*** Opening Data records ***

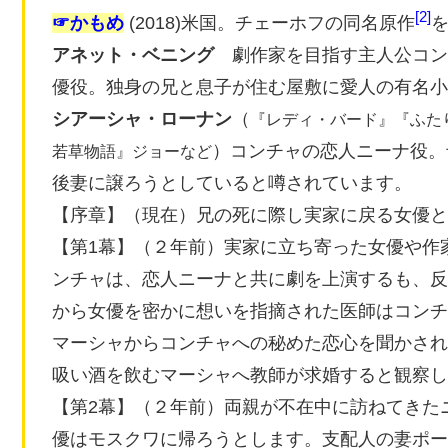
2
☞かもめ
(2018)米国。チェーホフの同名原作
アネット・ベニング
劇作家を目指す主人公コン
優役。独身の兄と息子が住む屋敷に愛人の有名小
シアーシャ・ローナン
（
『レディ・バード』『ふた
）コンチャの恋人ニーナ役。
若草物語』ジョーなど
後妻に譲ろうとしていると噂されています。
【序章】（現在）兄の死に際し実家に戻る女優と
【第1幕】（２年前）実家に立ち寄った女優や作
ンチャは、恋人ニーナと共に劇を上演するも、反
から女優を密かに想いを指摘された医師はコンチ
マーシャからコンチャへの秘めた恋心を聞かされ
吸い酒を飲むマーシャへ教師が求婚すると観察し
【第2幕】（２年前）両親が不在中に訪ねてきた
優はモスクワに帰ろうとします。支配人の妻ポー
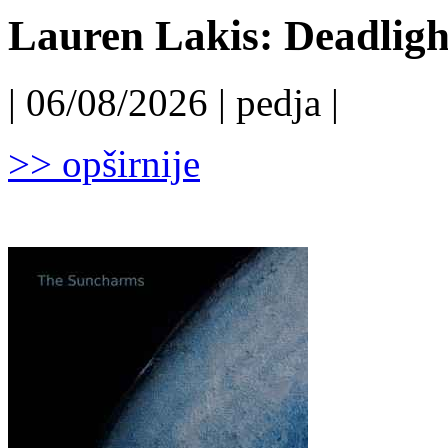
Lauren Lakis: Deadligh
| 06/08/2026 | pedja |
>> opširnije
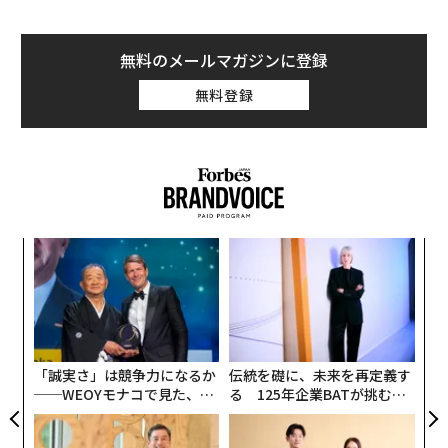
無料のメールマガジンに登録
無料登録
ィン
〜
ズが
金
ムの
個
ンツ
“
ェ
への
シ
た、
グ
「誠実さ」は競争力になるか
伝統を礎に、未来を再定義す
──WEOYモナコで見た、く
る 125年企業BATが挑むス
ら寿司の経営哲学
モークレスな未来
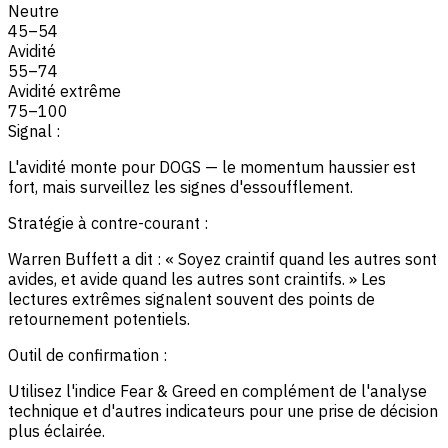
Neutre
45
–
54
Avidité
55
–
74
Avidité extrême
75
–
100
Signal :
L'avidité monte pour DOGS — le momentum haussier est
fort, mais surveillez les signes d'essoufflement.
Stratégie à contre-courant :
Warren Buffett a dit : « Soyez craintif quand les autres sont
avides, et avide quand les autres sont craintifs. » Les
lectures extrêmes signalent souvent des points de
retournement potentiels.
Outil de confirmation :
Utilisez l'indice Fear & Greed en complément de l'analyse
technique et d'autres indicateurs pour une prise de décision
plus éclairée.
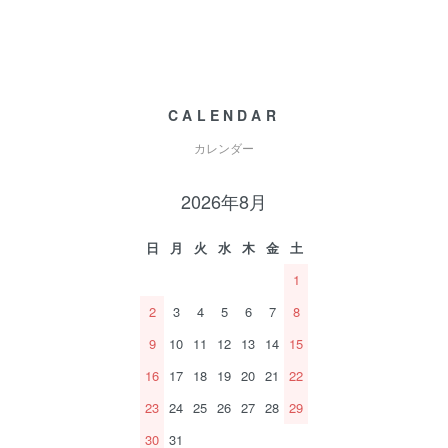
CALENDAR
カレンダー
2026年8月
日
月
火
水
木
金
土
1
2
3
4
5
6
7
8
9
10
11
12
13
14
15
16
17
18
19
20
21
22
23
24
25
26
27
28
29
30
31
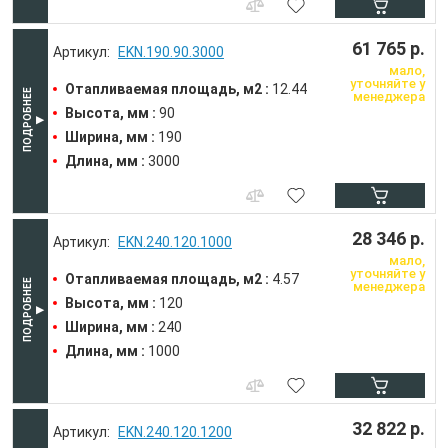
61 765 р.
EKN.190.90.3000
мало,
уточняйте у
Отапливаемая площадь, м2 :
12.44
менеджера
Высота, мм :
90
Ширина, мм :
190
Длина, мм :
3000
28 346 р.
EKN.240.120.1000
мало,
уточняйте у
Отапливаемая площадь, м2 :
4.57
менеджера
Высота, мм :
120
Ширина, мм :
240
Длина, мм :
1000
32 822 р.
EKN.240.120.1200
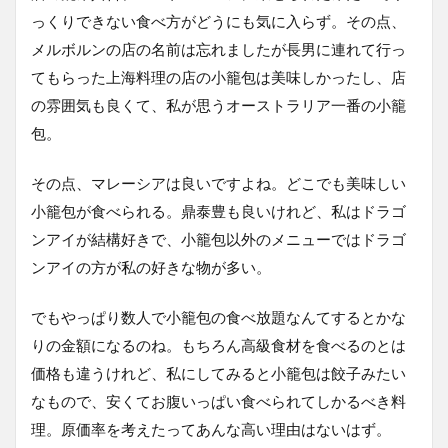
っくりできない食べ方がどうにも気に入らず。その点、
メルボルンの店の名前は忘れましたが長男に連れて行っ
てもらった上海料理の店の小籠包は美味しかったし、店
の雰囲気も良くて、私が思うオーストラリア一番の小籠
包。
その点、マレーシアは良いですよね。どこでも美味しい
小籠包が食べられる。鼎泰豊も良いけれど、私はドラゴ
ンアイが結構好きで、小籠包以外のメニューではドラゴ
ンアイの方が私の好きな物が多い。
でもやっぱり数人で小籠包の食べ放題なんてするとかな
りの金額になるのね。もちろん高級食材を食べるのとは
価格も違うけれど、私にしてみると小籠包は餃子みたい
なもので、安くてお腹いっぱい食べられてしかるべき料
理。原価率を考えたってあんな高い理由はないはず。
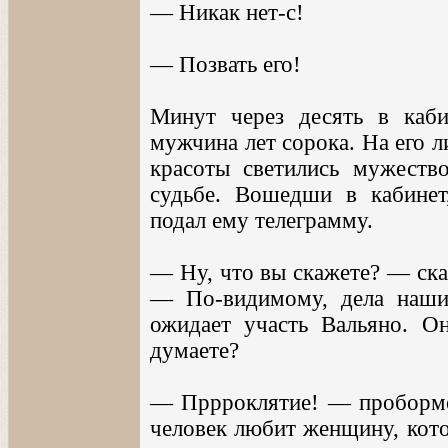
— Никак нет-с!
— Позвать его!
Минут через десять в каб
мужчина лет сорока. На его 
красоты светились мужество
судьбе. Вошедши в кабинет
подал ему телеграмму.
— Ну, что вы скажете? — сказ
— По-видимому, дела наши
ожидает участь Вальяно. О
думаете?
— Пррроклятие! — пробормо
человек любит женщину, кото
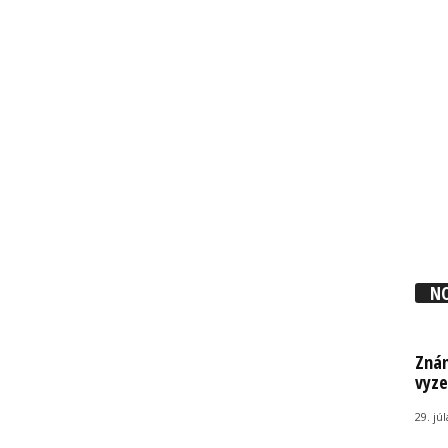
N
Znám
vyze
29. jú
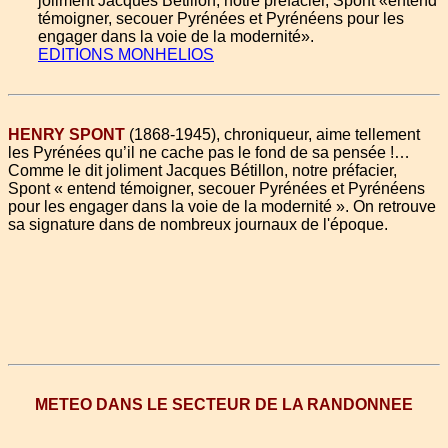
joliment Jacques Bétillon, notre préfacier, Spont «entend
témoigner, secouer Pyrénées et Pyrénéens pour les
engager dans la voie de la modernité».
EDITIONS MONHELIOS
HENRY SPONT
(1868-1945), chroniqueur, aime tellement
les Pyrénées qu’il ne cache pas le fond de sa pensée !…
Comme le dit joliment Jacques Bétillon, notre préfacier,
Spont « entend témoigner, secouer Pyrénées et Pyrénéens
pour les engager dans la voie de la modernité ». On retrouve
sa signature dans de nombreux journaux de l'époque.
METEO DANS LE SECTEUR DE LA RANDONNEE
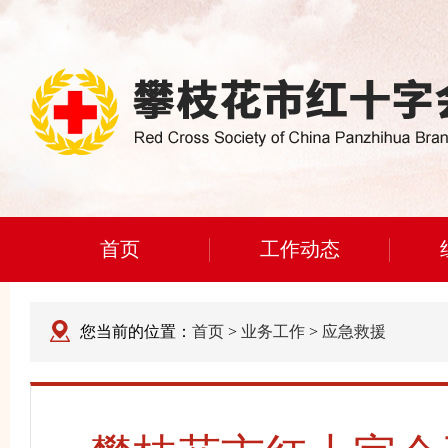
首页
工作动态
您当前的位置：
首页
>
业务工作
>
应急救援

*** Closing Data records ***

• Exercise aim: Scan the listing above. Collect all lines with the word "joliment".

• Answer to this exercise:
joliment Jacques Bétillon, notre préfacier, Spont «entend
Comme le dit joliment Jacques Bétillon, notre préfacier,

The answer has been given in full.